Psychotherapie
"Das Versorgungsgesetz löst die Probleme nicht"
Der neue Präsident der Bundespsychotherapeutenkammer, Dr. Dietrich Munz, sieht keine Nachwuchsprobleme in seiner Disziplin. Gleichwohl warnt er vor Engpässen bei der psychotherapeutischen Versorgung im Land.
Veröffentlicht:BERLIN. Der Bedarf an psychotherapeutischen Leistungen wächst. Fast jede zweite Frühverrentung und ein Sechstel der betrieblichen Fehltage sind psychischen Erkrankungen geschuldet.
Diese Werte kontrastieren mit der aktuellen Politik. Die Verbände der Psychotherapeuten befürchten, dass mit der Aufkaufregel im Versorgungsstärkungsgesetz, das am 22. Juli im Bundesgesetzblatt veröffentlicht worden ist, Tausende Praxen verloren gehen könnten.

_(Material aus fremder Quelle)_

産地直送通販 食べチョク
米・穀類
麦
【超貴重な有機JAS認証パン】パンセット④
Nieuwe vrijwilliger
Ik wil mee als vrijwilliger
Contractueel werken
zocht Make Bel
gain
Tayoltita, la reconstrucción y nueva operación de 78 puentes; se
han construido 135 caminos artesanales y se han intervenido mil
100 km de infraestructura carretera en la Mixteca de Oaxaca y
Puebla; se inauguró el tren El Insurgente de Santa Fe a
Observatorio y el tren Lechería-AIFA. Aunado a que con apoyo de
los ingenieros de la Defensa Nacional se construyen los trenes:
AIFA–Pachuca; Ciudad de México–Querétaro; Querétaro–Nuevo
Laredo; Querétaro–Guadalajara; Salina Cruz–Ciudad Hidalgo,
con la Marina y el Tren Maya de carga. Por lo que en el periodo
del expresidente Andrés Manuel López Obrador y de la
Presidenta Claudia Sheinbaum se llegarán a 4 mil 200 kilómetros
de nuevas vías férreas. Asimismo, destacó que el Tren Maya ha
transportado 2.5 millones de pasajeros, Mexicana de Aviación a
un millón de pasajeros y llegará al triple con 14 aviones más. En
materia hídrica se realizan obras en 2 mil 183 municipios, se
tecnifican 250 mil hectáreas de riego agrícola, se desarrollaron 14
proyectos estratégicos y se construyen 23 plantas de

"Das Gesetz löst das Problem der Versorgung mit Psychotherapie überhaupt nicht", sagte der neue Präsident der Bundespsychotherapeutenkammer (BPtK), Dr. Dietrich Munz, der "Ärzte Zeitung".

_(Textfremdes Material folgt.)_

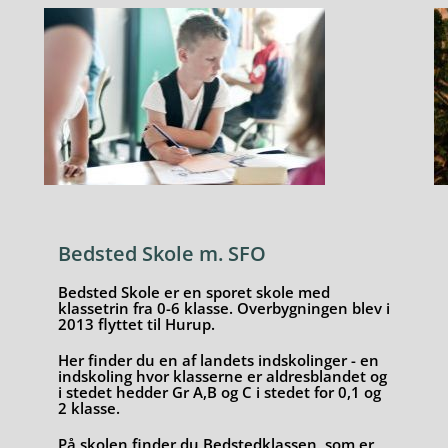
Bedsted Skole m. SFO
Bedsted Skole er en sporet skole med
klassetrin fra 0-6 klasse. Overbygningen blev i
2013 flyttet til Hurup.
Her finder du en af landets indskolinger - en
indskoling hvor klasserne er aldresblandet og
i stedet hedder Gr A,B og C i stedet for 0,1 og
2 klasse.
På skolen finder du Bedstedklassen, som er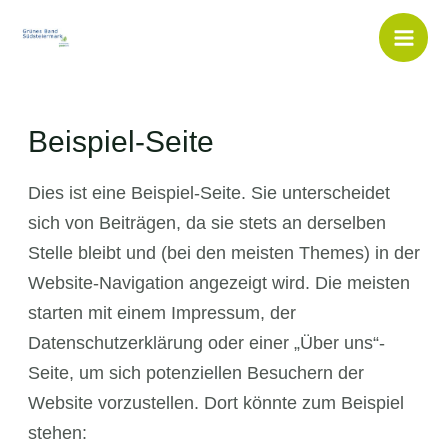
Inhalt
Zum
springen
Inhalt
Mai
springen
Men
Beispiel-Seite
Dies ist eine Beispiel-Seite. Sie unterscheidet
sich von Beiträgen, da sie stets an derselben
Stelle bleibt und (bei den meisten Themes) in der
Website-Navigation angezeigt wird. Die meisten
starten mit einem Impressum, der
Datenschutzerklärung oder einer „Über uns“-
Seite, um sich potenziellen Besuchern der
Website vorzustellen. Dort könnte zum Beispiel
stehen: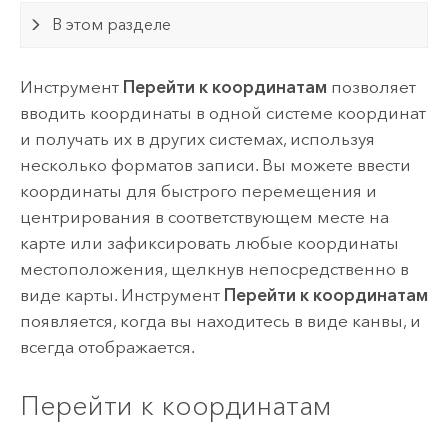
В этом разделе
Инструмент
Перейти к координатам
позволяет
вводить координаты в одной системе координат
и получать их в других системах, используя
несколько форматов записи. Вы можете ввести
координаты для быстрого перемещения и
центрирования в соответствующем месте на
карте или зафиксировать любые координаты
местоположения, щелкнув непосредственно в
виде карты. Инструмент
Перейти к координатам
появляется, когда вы находитесь в виде канвы, и
всегда отображается.
Перейти к координатам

4300 psychotherapeutische Sitze seien gefährdet, auch wenn ein Aufkauf erst ab einem Versorgungsgrad von 140 Prozent vorgeschrieben wird, sagte Munz. Das könne die Versorgungssituation verschärfen.

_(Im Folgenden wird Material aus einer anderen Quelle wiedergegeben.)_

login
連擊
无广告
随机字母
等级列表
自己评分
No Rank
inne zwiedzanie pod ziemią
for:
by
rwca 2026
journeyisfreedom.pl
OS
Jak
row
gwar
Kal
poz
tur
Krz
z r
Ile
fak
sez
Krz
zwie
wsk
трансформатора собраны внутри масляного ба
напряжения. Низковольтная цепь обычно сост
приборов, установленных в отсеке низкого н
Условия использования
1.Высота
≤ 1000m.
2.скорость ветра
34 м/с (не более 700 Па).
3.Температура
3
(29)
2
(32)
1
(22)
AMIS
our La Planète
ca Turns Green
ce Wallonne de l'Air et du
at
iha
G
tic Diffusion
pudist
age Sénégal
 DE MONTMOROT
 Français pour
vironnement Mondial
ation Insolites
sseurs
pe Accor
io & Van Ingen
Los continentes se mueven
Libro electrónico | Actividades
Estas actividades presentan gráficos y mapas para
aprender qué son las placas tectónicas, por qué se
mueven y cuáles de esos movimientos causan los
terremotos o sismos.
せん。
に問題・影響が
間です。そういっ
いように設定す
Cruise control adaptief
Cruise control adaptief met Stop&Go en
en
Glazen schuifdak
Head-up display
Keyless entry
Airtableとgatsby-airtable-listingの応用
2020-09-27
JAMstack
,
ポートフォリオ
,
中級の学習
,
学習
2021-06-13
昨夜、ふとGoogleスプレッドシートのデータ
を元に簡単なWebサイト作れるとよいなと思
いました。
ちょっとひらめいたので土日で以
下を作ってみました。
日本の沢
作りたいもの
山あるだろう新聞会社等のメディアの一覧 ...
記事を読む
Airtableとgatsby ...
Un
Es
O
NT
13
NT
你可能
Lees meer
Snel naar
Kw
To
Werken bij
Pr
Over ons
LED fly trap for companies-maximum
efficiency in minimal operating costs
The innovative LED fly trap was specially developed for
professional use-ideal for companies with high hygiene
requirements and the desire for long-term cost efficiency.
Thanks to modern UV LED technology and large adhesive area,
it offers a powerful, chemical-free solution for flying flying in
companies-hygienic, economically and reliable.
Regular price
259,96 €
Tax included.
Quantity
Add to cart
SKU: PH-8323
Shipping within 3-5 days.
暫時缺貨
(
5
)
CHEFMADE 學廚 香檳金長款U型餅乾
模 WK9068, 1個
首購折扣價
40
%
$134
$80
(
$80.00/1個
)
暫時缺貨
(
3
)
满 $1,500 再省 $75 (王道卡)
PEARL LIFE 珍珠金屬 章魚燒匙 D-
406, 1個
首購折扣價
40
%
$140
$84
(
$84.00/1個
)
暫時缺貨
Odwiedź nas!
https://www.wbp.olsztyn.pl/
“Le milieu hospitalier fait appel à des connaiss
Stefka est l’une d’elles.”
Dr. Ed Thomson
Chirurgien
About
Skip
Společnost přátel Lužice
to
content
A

Bessere Zusammenarbeit von Ärzten mit Psychotherapeuten
Die starken Konzentrationen von Psychotherapeuten in Städten wie Freiburg, Tübingen und Heidelberg, wo der Versorgungsgrad bei 500 und mehr Prozent liegt, sieht Munz teilweise kritisch.
Eine Umverteilung könnte sinnvoll sein, sagt er. "Aber wir müssen sehen, dass wir in ländlichen Regionen, und extremer sogar noch im Ruhrgebiet, massive Defizite in der Versorgung haben", sagte Munz.
Das heißt, die Versorgung müsse kleinräumiger geplant werden, um Versorgungsdefizite anzugehen. "Wenn Sie im Kreis Tübingen sich 30 Kilometer von der Kreisstadt entfernen, müssen Sie den Therapeuten wieder suchen."
Die Zusammenarbeit von Ärzten und Psychotherapeuten entwickelt sich positiv. "Ich denke, dass innerhalb der Medizin insgesamt das Thema psychische Erkrankungen offener diskutiert wird, und die Ärzte im Rahmen der psychosomatischen Grundversorgung zwischenzeitlich besser ausgebildet werden", sagte der neue Kammer-Chef.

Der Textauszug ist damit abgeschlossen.